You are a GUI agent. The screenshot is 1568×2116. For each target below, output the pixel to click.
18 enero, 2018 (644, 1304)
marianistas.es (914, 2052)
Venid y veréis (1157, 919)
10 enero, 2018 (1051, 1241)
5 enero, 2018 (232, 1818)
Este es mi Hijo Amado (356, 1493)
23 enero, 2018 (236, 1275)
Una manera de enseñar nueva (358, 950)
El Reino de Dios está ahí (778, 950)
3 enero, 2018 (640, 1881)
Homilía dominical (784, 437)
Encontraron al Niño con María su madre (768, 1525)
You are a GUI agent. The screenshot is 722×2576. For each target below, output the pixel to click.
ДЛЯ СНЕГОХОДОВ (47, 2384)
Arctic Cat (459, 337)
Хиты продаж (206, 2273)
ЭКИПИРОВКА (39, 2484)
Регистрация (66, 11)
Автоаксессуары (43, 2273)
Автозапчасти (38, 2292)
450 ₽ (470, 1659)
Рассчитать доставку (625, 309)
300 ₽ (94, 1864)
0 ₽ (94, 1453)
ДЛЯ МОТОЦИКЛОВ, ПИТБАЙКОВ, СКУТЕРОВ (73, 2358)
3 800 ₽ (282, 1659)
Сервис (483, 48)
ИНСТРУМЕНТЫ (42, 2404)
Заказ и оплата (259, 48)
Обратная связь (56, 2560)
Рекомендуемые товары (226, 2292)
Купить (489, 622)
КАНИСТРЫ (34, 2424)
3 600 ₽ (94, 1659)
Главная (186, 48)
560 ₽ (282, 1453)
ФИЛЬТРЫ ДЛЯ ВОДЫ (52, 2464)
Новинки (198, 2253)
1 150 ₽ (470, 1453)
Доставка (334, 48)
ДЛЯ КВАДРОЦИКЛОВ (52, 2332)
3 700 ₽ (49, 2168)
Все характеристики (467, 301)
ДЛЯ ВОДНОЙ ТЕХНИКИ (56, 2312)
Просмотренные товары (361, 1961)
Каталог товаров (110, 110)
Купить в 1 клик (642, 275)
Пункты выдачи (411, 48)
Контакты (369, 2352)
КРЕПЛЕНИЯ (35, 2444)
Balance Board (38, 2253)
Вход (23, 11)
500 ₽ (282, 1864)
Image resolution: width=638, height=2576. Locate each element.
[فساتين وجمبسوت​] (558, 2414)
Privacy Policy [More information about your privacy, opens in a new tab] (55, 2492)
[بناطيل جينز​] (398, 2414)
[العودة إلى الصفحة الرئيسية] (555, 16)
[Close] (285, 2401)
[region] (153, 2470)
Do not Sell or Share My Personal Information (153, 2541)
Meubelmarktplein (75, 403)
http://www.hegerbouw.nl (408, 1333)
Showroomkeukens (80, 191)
---
→ Your task: Taking the line with "[العودة إلى الصفحة الرئيسية] (555, 16)" as the first, copy every line through the end of the entries above exactly, with no others.

→ Reply to the task:
[العودة إلى الصفحة الرئيسية] (555, 16)
[Close] (285, 2401)
[region] (153, 2470)
Do not Sell or Share My Personal Information (153, 2541)
Meubelmarktplein (75, 403)
http://www.hegerbouw.nl (408, 1333)
Showroomkeukens (80, 191)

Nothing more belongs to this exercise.